From our "Gresham Tech" Bureau
An unsolicited review, by JACQUES NECHQUES. Recommended number of wine glasses before reading this piece:
t’s the 21st century, and I am embracing it with open arms. (In fact, I was embracing the 21st century, even while it was still the 20th century—like in 2000.)
I am an unabashed gadget-aholic. I was right there with all of you, when they told us back in 1969, that by the 21st century, we'd all be driving flying cars to work (maybe it was that we'd be flying driving cars; can't remember). My greatest hope for 2016 is that we'll somehow get "hoverboards" that actually do, and don't rely on actual wheels (wheels are so Ben Hur). [When is someone going to call-out the "hoverboard" industry and point out the glaring lie? Today's "hoverboards" sit on wheels—on the freaking ground!]
Many of the lights in my home were tied in to my computer before Thomas Edison’s signature had even dried on his patent-application for light. (Or, maybe it was light bulbs. Did he invent electricity?

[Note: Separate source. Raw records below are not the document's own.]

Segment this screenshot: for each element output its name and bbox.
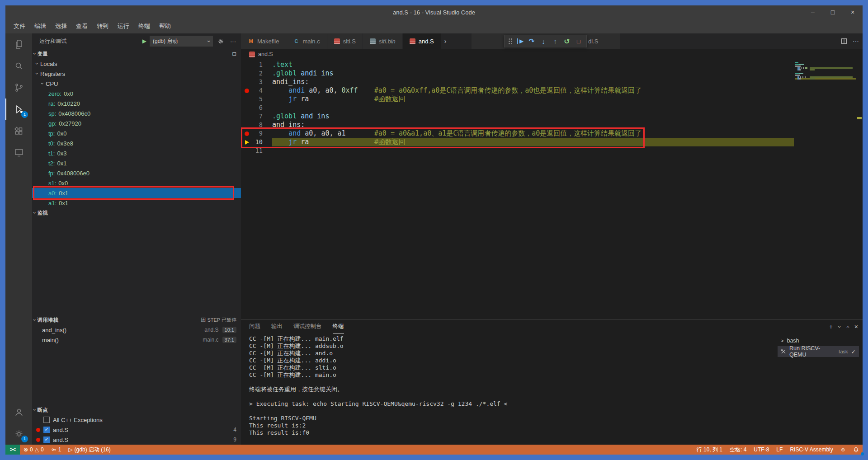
panel-tab-问题[interactable]: 问题 — [249, 320, 260, 333]
terminal-profile-chevron-icon[interactable]: › — [836, 326, 843, 328]
more-actions-icon[interactable]: ··· — [229, 38, 237, 45]
search-icon[interactable] — [5, 55, 32, 77]
menu-item-1[interactable]: 编辑 — [30, 22, 51, 30]
menu-item-0[interactable]: 文件 — [9, 22, 30, 30]
tab-overflow-chevron-icon[interactable]: › — [441, 33, 450, 49]
menu-item-3[interactable]: 查看 — [71, 22, 92, 30]
remote-explorer-icon[interactable] — [5, 142, 32, 164]
problems-status[interactable]: ⊗ 0 △ 0 — [20, 445, 47, 455]
close-button[interactable]: × — [843, 5, 863, 19]
eol-status[interactable]: LF — [773, 445, 786, 455]
remote-indicator[interactable]: >< — [5, 445, 20, 455]
watch-section-header[interactable]: › 监视 — [32, 208, 241, 218]
register-row-sp[interactable]: sp:0x408006c0 — [32, 108, 241, 118]
breakpoint-checkbox[interactable] — [43, 417, 50, 423]
tab-Makefile[interactable]: MMakefile — [241, 33, 286, 49]
code-text[interactable]: jr ra #函数返回 — [272, 95, 794, 103]
encoding-status[interactable]: UTF-8 — [750, 445, 773, 455]
debug-session-status[interactable]: ▷ (gdb) 启动 (16) — [65, 445, 114, 455]
cursor-position[interactable]: 行 10, 列 1 — [693, 445, 726, 455]
step-over-button[interactable]: ↷ — [526, 36, 538, 47]
minimize-button[interactable]: – — [803, 5, 823, 19]
code-text[interactable]: andi a0, a0, 0xff #a0 = a0&0xff,a0是C语言调用… — [272, 86, 794, 95]
code-text[interactable]: .text — [272, 61, 794, 69]
breakpoint-row-1[interactable]: ✓and.S4 — [32, 425, 241, 435]
overview-ruler[interactable] — [856, 60, 863, 319]
menu-item-2[interactable]: 选择 — [51, 22, 71, 30]
register-row-gp[interactable]: gp:0x27920 — [32, 118, 241, 128]
call-stack-section-header[interactable]: › 调用堆栈 因 STEP 已暂停 — [32, 315, 241, 325]
breakpoints-section-header[interactable]: › 断点 — [32, 405, 241, 415]
settings-gear-icon[interactable]: 1 — [5, 423, 32, 445]
step-into-button[interactable]: ↓ — [538, 36, 549, 47]
tab-and.S[interactable]: and.S — [403, 33, 441, 49]
breakpoint-checkbox[interactable]: ✓ — [43, 427, 50, 433]
debug-settings-gear-icon[interactable] — [216, 38, 226, 45]
menu-item-4[interactable]: 转到 — [92, 22, 113, 30]
breakpoint-dot[interactable] — [245, 89, 249, 93]
drag-handle-icon[interactable] — [508, 38, 513, 45]
accounts-icon[interactable] — [5, 401, 32, 423]
notifications-bell-icon[interactable] — [849, 445, 863, 455]
gutter-margin[interactable] — [241, 140, 253, 145]
panel-tab-终端[interactable]: 终端 — [333, 320, 344, 333]
stack-frame-0[interactable]: and_ins()and.S10:1 — [32, 325, 241, 335]
tab-slti.bin[interactable]: slti.bin — [363, 33, 403, 49]
register-row-zero[interactable]: zero:0x0 — [32, 89, 241, 99]
breadcrumb[interactable]: and.S — [241, 49, 863, 60]
ports-status[interactable]: 1 — [47, 445, 65, 455]
code-text[interactable]: .globl andi_ins — [272, 69, 794, 78]
register-row-t1[interactable]: t1:0x3 — [32, 148, 241, 158]
code-editor[interactable]: 1.text2.globl andi_ins3andi_ins:4 andi a… — [241, 60, 863, 319]
menu-item-5[interactable]: 运行 — [113, 22, 134, 30]
collapse-all-icon[interactable]: ⊟ — [232, 51, 236, 57]
terminal-item-task[interactable]: Run RISCV-QEMU Task ✓ — [778, 346, 859, 357]
maximize-button[interactable]: □ — [823, 5, 843, 19]
restart-button[interactable]: ↺ — [561, 36, 573, 47]
more-actions-icon[interactable]: ··· — [853, 38, 859, 45]
register-row-a1[interactable]: a1:0x1 — [32, 198, 241, 208]
variable-group-Locals[interactable]: ›Locals — [32, 59, 241, 69]
language-mode[interactable]: RISC-V Assembly — [786, 445, 836, 455]
code-text[interactable]: and a0, a0, a1 #a0 = a0&a1,a0、a1是C语言调用者传… — [272, 129, 794, 138]
code-text[interactable]: andi_ins: — [272, 78, 794, 86]
menu-item-7[interactable]: 帮助 — [155, 22, 175, 30]
feedback-smiley-icon[interactable]: ☺ — [837, 445, 849, 455]
register-row-a0[interactable]: a0:0x1 — [32, 188, 241, 198]
indentation-status[interactable]: 空格: 4 — [726, 445, 750, 455]
stack-frame-1[interactable]: main()main.c37:1 — [32, 335, 241, 345]
continue-button[interactable]: ▶ — [514, 36, 526, 47]
panel-tab-调试控制台[interactable]: 调试控制台 — [293, 320, 322, 333]
step-out-button[interactable]: ↑ — [549, 36, 561, 47]
extensions-icon[interactable] — [5, 120, 32, 142]
tab-slti.S[interactable]: slti.S — [327, 33, 363, 49]
debug-start-icon[interactable]: ▶ — [142, 38, 146, 44]
breakpoint-dot[interactable] — [245, 131, 249, 136]
gutter-margin[interactable] — [241, 89, 253, 93]
register-row-fp[interactable]: fp:0x408006e0 — [32, 168, 241, 178]
panel-tab-输出[interactable]: 输出 — [271, 320, 283, 333]
terminal-output[interactable]: CC -[M] 正在构建... main.elfCC -[M] 正在构建... … — [241, 333, 778, 445]
code-text[interactable]: .globl and_ins — [272, 112, 794, 121]
breakpoint-row-0[interactable]: All C++ Exceptions — [32, 415, 241, 425]
register-row-tp[interactable]: tp:0x0 — [32, 128, 241, 138]
code-text[interactable]: jr ra #函数返回 — [272, 138, 794, 146]
close-panel-icon[interactable]: × — [854, 323, 858, 330]
register-row-t2[interactable]: t2:0x1 — [32, 158, 241, 168]
launch-config-select[interactable]: (gdb) 启动 › — [150, 36, 213, 47]
minimap[interactable] — [795, 60, 856, 319]
maximize-panel-icon[interactable]: › — [844, 326, 851, 328]
gutter-margin[interactable] — [241, 131, 253, 136]
register-row-s1[interactable]: s1:0x0 — [32, 178, 241, 188]
variables-section-header[interactable]: › 变量 ⊟ — [32, 49, 241, 59]
tab-main.c[interactable]: Cmain.c — [286, 33, 327, 49]
register-row-ra[interactable]: ra:0x10220 — [32, 99, 241, 108]
register-row-t0[interactable]: t0:0x3e8 — [32, 138, 241, 148]
source-control-icon[interactable] — [5, 77, 32, 99]
run-debug-icon[interactable]: 1 — [5, 99, 32, 120]
menu-item-6[interactable]: 终端 — [134, 22, 155, 30]
explorer-icon[interactable] — [5, 33, 32, 55]
breakpoint-checkbox[interactable]: ✓ — [43, 437, 50, 443]
terminal-item-bash[interactable]: > bash — [778, 335, 859, 346]
stop-button[interactable]: □ — [573, 36, 585, 47]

Whatever…) My kids will testify that, quite often, when they (as teens) were watching TV downstairs in the late evening hours, I would frequently press buttons, from my upstairs lair, to make the family room lights flash, to indicate that said sons needed to turn down the volume of said visual receiver (that’s “TV” for those of you in)—all conveniently done from the remote-control comfort of the unit at my bed stand in the master bedroom. All I had to do, when the boys’ TV got too loud, was to reach a languid arm over to my bed stand, and press a button. Once said volume was down, the wifey and I could resume our slumber.
I had an Apple computer before Steve Jobs graduated kindergarten.* I** was there, on that glorious inaugural iPhone Friday, way back in June of some year, when Apple released the very first iPhone. I purchased one of them. I even made a video of bringing it home. [Said vid might be re-released later. We have it in The RASH archives.]

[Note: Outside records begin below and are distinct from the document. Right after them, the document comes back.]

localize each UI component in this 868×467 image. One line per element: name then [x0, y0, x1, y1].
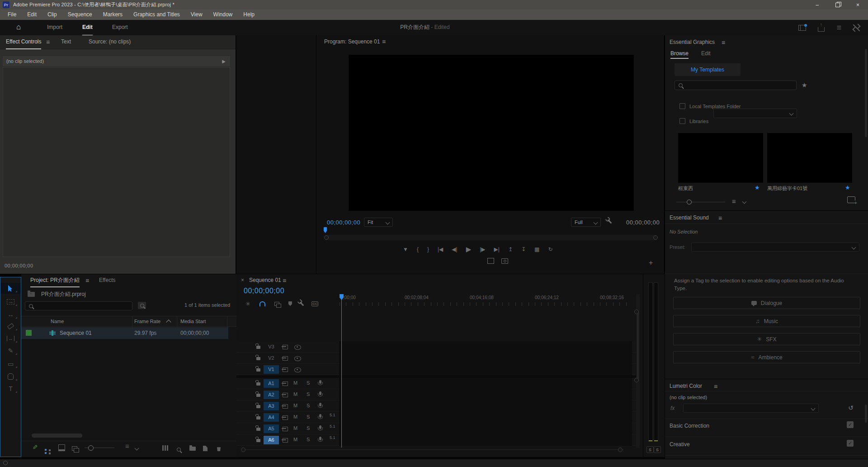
program-playhead[interactable]: [324, 227, 327, 233]
program-current-timecode[interactable]: 00;00;00;00: [327, 219, 360, 226]
track-target-label[interactable]: A5: [264, 424, 279, 433]
captions-icon[interactable]: CC: [311, 301, 319, 306]
slider-handle[interactable]: [687, 200, 692, 205]
tab-project[interactable]: Project: PR介面介紹: [30, 274, 80, 287]
zoom-slider[interactable]: [85, 448, 114, 448]
libraries-checkbox[interactable]: [679, 118, 685, 124]
zoom-slider-handle[interactable]: [88, 445, 94, 451]
track-lane[interactable]: [340, 353, 632, 364]
track-lock-icon[interactable]: [256, 368, 260, 372]
templates-search-input[interactable]: [675, 81, 797, 90]
menu-view[interactable]: View: [185, 10, 208, 20]
panel-menu-icon[interactable]: ≡: [718, 214, 722, 222]
track-lock-icon[interactable]: [256, 394, 260, 397]
find-icon[interactable]: [138, 302, 146, 309]
track-lane[interactable]: [340, 378, 632, 389]
zoom-level-select[interactable]: Fit: [364, 218, 393, 227]
track-target-label[interactable]: A1: [264, 379, 279, 388]
panel-menu-icon[interactable]: ≡: [283, 277, 286, 284]
dialogue-tag-button[interactable]: Dialogue: [673, 297, 860, 309]
horizontal-scrollbar[interactable]: [32, 434, 82, 438]
voice-over-record-icon[interactable]: [319, 425, 321, 429]
sync-lock-icon[interactable]: [283, 367, 288, 372]
track-lock-icon[interactable]: [256, 357, 260, 360]
fullscreen-icon[interactable]: [853, 24, 860, 31]
menu-help[interactable]: Help: [238, 10, 260, 20]
button-editor-icon[interactable]: +: [649, 259, 653, 267]
scrollbar-zoom-handle[interactable]: [634, 378, 639, 382]
sort-icon[interactable]: ≡: [732, 197, 736, 205]
horizontal-scrollbar[interactable]: [245, 449, 623, 450]
sync-lock-icon[interactable]: [283, 415, 288, 420]
track-lane[interactable]: [340, 341, 632, 353]
my-templates-button[interactable]: My Templates: [675, 63, 741, 76]
settings-wrench-icon[interactable]: [608, 219, 612, 224]
project-writable-icon[interactable]: ✎: [32, 443, 38, 451]
sync-lock-icon[interactable]: [283, 356, 288, 361]
tab-browse[interactable]: Browse: [670, 49, 689, 59]
chevron-down-icon[interactable]: [135, 446, 139, 451]
ambience-tag-button[interactable]: ≈Ambience: [673, 351, 860, 363]
clear-icon[interactable]: [217, 445, 221, 453]
panel-menu-icon[interactable]: ≡: [46, 38, 50, 46]
minimize-button[interactable]: –: [807, 0, 827, 10]
toggle-track-output-icon[interactable]: [294, 345, 301, 350]
project-file-name[interactable]: PR介面介紹.prproj: [41, 291, 86, 298]
program-scrubber[interactable]: [325, 235, 657, 240]
vertical-scrollbar-thumb[interactable]: [637, 311, 639, 381]
safe-margins-icon[interactable]: [487, 258, 494, 264]
template-thumbnail[interactable]: [767, 133, 852, 183]
voice-over-record-icon[interactable]: [319, 403, 321, 406]
local-templates-checkbox[interactable]: [679, 103, 685, 109]
track-lane[interactable]: [340, 364, 632, 375]
scrollbar-zoom-handle[interactable]: [241, 448, 245, 452]
scrollbar-thumb[interactable]: [865, 49, 867, 137]
linked-selection-icon[interactable]: [274, 302, 279, 306]
favorites-filter-icon[interactable]: ★: [802, 81, 807, 89]
tab-sequence[interactable]: Sequence 01: [249, 274, 281, 286]
track-lane[interactable]: [340, 423, 632, 434]
panel-menu-icon[interactable]: ≡: [85, 277, 89, 284]
panel-menu-icon[interactable]: ≡: [722, 39, 725, 46]
close-icon[interactable]: ×: [241, 277, 244, 283]
track-lock-icon[interactable]: [256, 439, 260, 442]
workspaces-icon[interactable]: ≡: [836, 24, 841, 32]
scrollbar-zoom-handle[interactable]: [634, 310, 639, 314]
play-icon[interactable]: ▶: [466, 245, 472, 253]
column-name[interactable]: Name: [51, 319, 64, 324]
music-tag-button[interactable]: ♫Music: [673, 315, 860, 327]
step-forward-icon[interactable]: |▶: [480, 246, 485, 253]
solo-right-button[interactable]: S: [654, 446, 661, 453]
menu-file[interactable]: File: [2, 10, 22, 20]
lumetri-preset-select[interactable]: [683, 404, 819, 413]
track-target-label[interactable]: A6: [264, 436, 279, 444]
solo-track-button[interactable]: S: [307, 425, 310, 431]
tab-effects[interactable]: Effects: [99, 274, 115, 286]
track-lock-icon[interactable]: [256, 405, 260, 408]
solo-track-button[interactable]: S: [307, 414, 310, 419]
snap-icon[interactable]: [259, 301, 265, 306]
track-lock-icon[interactable]: [256, 382, 260, 386]
sync-lock-icon[interactable]: [283, 381, 288, 386]
menu-window[interactable]: Window: [208, 10, 238, 20]
toggle-track-output-icon[interactable]: [294, 356, 301, 361]
tab-import[interactable]: Import: [47, 20, 62, 35]
razor-tool[interactable]: [0, 321, 21, 332]
export-frame-icon[interactable]: ▦: [534, 246, 539, 253]
add-marker-icon[interactable]: [288, 301, 292, 306]
go-to-out-icon[interactable]: ▶|: [494, 246, 500, 253]
timeline-settings-icon[interactable]: [299, 301, 304, 306]
mark-out-icon[interactable]: }: [427, 246, 429, 253]
solo-track-button[interactable]: S: [307, 391, 310, 397]
lift-icon[interactable]: ↥: [508, 246, 513, 253]
scrollbar-zoom-handle[interactable]: [618, 448, 623, 452]
ripple-edit-tool[interactable]: ↔: [0, 309, 21, 320]
creative-checkbox[interactable]: ✓: [847, 440, 854, 447]
find-icon[interactable]: [177, 445, 181, 453]
mute-track-button[interactable]: M: [293, 425, 297, 431]
menu-sequence[interactable]: Sequence: [62, 10, 98, 20]
thumbnail-zoom-slider[interactable]: [676, 202, 725, 202]
new-layout-icon[interactable]: [847, 196, 855, 203]
selection-tool[interactable]: [0, 283, 21, 294]
go-to-in-icon[interactable]: |◀: [438, 246, 443, 253]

My cellular company gives me free lifetime service, since I’m an inaugural, initial, founding customer of cellphone service (actually, I was a cellphone owner even before CBs were invented).*** I was microwaving goldfish decades before the microwave was even invented.**** NASA called me on January 27, 1986 and left a message on my machine, asking me advice about something called “O-rings” but it I missed the message.*****
So methinks my tech & gadget credentials are well-extablished. Well. EXtablished.

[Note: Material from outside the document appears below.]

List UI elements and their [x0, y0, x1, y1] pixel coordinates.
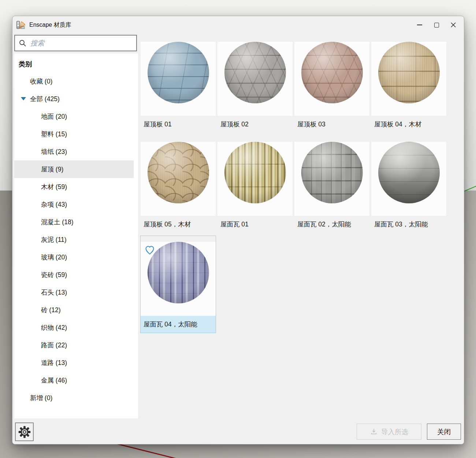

Thence, may we proceed to the subject of this post?: the lovely Siri, and her many alluring, sebductive and enchanting ways.
Currently, I own an iPhone 6S (I think it’s the S, but I’m not really up-to-speed on all the alpha-numeric conventions that Apple uses. Most of them I know; many of them I ignore. I just want to have things; is that so bad?).
Siri is a lovely, amazing component of my phone. I have come to love her. I use her. Yes, I am a user. [In my defense, I didn’t know she was sentient.]
But, she’s free, and everything, so I don’t feel guilty. [“Free”, here is obviously relative. Maybe I should say, she’s “Included”.]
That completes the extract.